In this Case Study example, fluconazole should be reported as resistant, despite the relatively low MIC obtained. This can be achieved by removing the MIC value and reporting a “resistant” categorical result. Table 2 demonstrates the final AFST report for the C. krusei isolate.
Table 2. Final Antifungal Susceptibility Test Results and Report Comment for Candida krusei
Because antifungal treatment is often empiric, IR comments may be helpful to report before AFST results are available so certain drugs might be avoided. IR comments may be linked with an isolate (rather than with AFST results) so that they are released with the organism name alongside other comments such as “AFST results pending.” A simple report comment, such as “C. krusei is intrinsically resistant to fluconazole,” can be helpful in guiding empiric therapy. Such IR comments are particularly helpful when the fungus must be sent out to a reference laboratory for testing and the turnaround time to results will be prolonged. They can also be helpful even if AFST is not performed on an isolate, in order to lead the clinician away from using a certain antifungal agent.
Reporting decisions for IR should be undertaken by the microbiology laboratory in consultation with the antimicrobial stewardship team and other relevant institutional stakeholders.
Over 20 fungal-antifungal combinations have been assessed for IR by CLSI, and IR has been determined for several fungi, including yeasts and molds. Intrinsic resistance tables are available in appendixes of the M27M44S (yeast) and M38M51S (mold) documents.1,3 M27M44S is now freely available online. Refer to Table 3 below which was extracted from M27M44S for a list of yeasts which are intrinsically resistant to certain antifungal agents.

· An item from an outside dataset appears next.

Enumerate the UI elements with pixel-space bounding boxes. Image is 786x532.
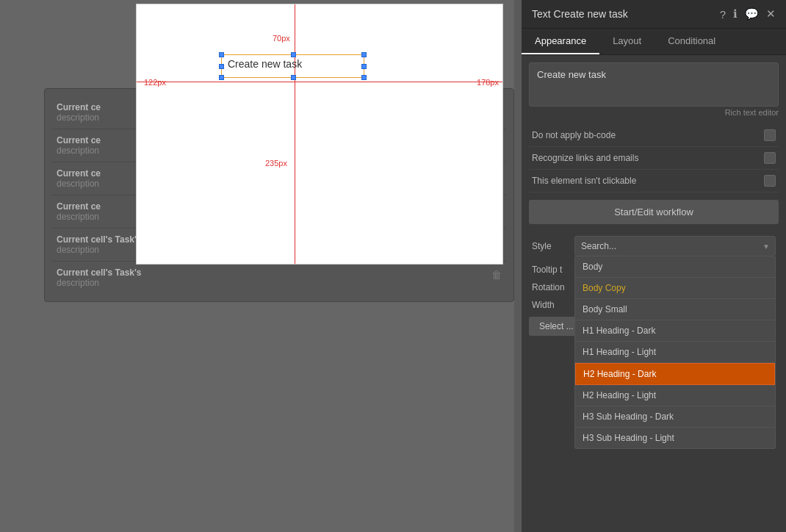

The M57S document on ECVs for fungi includes a comprehensive summary table outlining available breakpoints, ECVs, and IR for all fungi (yeasts and molds) in Table 6.2
Table 3. Intrinsic Resistance of Yeasts1
Case Follow-up:
The patient’s symptoms resolved with antibiotics and drainage of the abscess. She was discharged home on daptomycin, ertapenem, and voriconazole. The ertapenem was maintained for gram-negative and anaerobic coverage. It is common practice to include such antimicrobials to provide coverage for the variety of bowel microbiota which may be present but may not be recovered in culture.
References
1 CLSI. Performance Standards for Antifungal Susceptibility Testing of Yeasts. 3rd ed. CLSI supplement M27M44S. Clinical and Laboratory Standards Institute; 2022.
2 CLSI. Epidemiological Cutoff Values for Antifungal Susceptibility Testing. 4th ed. CLSI supplement M57S. Clinical and Laboratory Standards Institute; 2022.
3 CLSI. Performance Standards for Antifungal Susceptibility Testing of Filamentous Fungi. 3rd ed. CLSI supplement M38M51S. Clinical and Laboratory Standards Institute; 2022.